### WORK TO COMPLETE:
Word for word, transcribe the lines below and drop the pictures.

### SUPPLIED RECORDS:

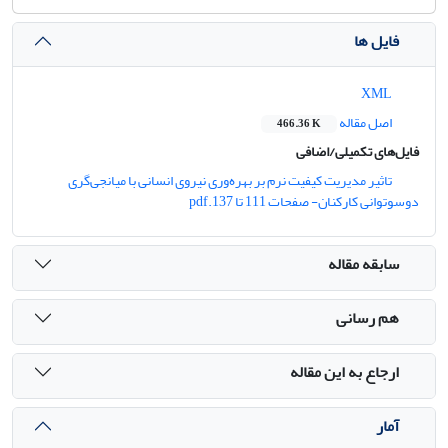
فایل ها
XML
اصل مقاله
466.36 K
فایل‌های تکمیلی/اضافی
تاثیر مدیریت کیفیت نرم بر بهره‌وری نیروی انسانی با میانجی‌گری
دوسوتوانی کارکنان- صفحات 111 تا 137.pdf
سابقه مقاله
هم رسانی
ارجاع به این مقاله
آمار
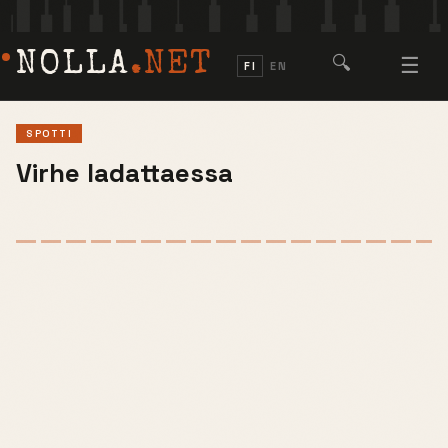
NOLLA
.NET
🔍
☰
FI
EN
SPOTTI
Virhe ladattaessa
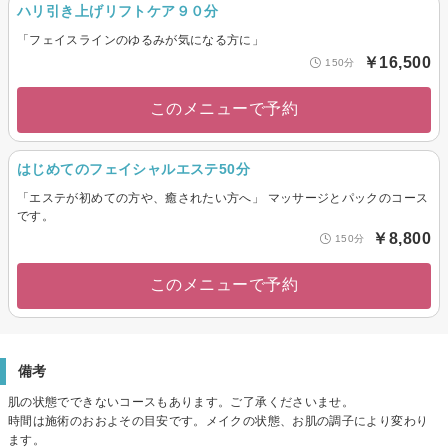
ハリ引き上げリフトケア９０分
「フェイスラインのゆるみが気になる方に」
￥16,500
150分
このメニューで予約
はじめてのフェイシャルエステ50分
「エステが初めての方や、癒されたい方へ」 マッサージとパックのコース
です。
￥8,800
150分
このメニューで予約
備考
肌の状態でできないコースもあります。ご了承くださいませ。
時間は施術のおおよその目安です。メイクの状態、お肌の調子により変わり
ます。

### TASK RESPONSE:
فایل ها
XML
اصل مقاله
466.36 K
فایل‌های تکمیلی/اضافی
تاثیر مدیریت کیفیت نرم بر بهره‌وری نیروی انسانی با میانجی‌گری
دوسوتوانی کارکنان- صفحات 111 تا 137.pdf
سابقه مقاله
هم رسانی
ارجاع به این مقاله
آمار
NOLLA
.NET
🔍
☰
FI
EN
SPOTTI
Virhe ladattaessa
ハリ引き上げリフトケア９０分
「フェイスラインのゆるみが気になる方に」
￥16,500
150分
このメニューで予約
はじめてのフェイシャルエステ50分
「エステが初めての方や、癒されたい方へ」 マッサージとパックのコース
です。
￥8,800
150分
このメニューで予約
備考
肌の状態でできないコースもあります。ご了承くださいませ。
時間は施術のおおよその目安です。メイクの状態、お肌の調子により変わり
ます。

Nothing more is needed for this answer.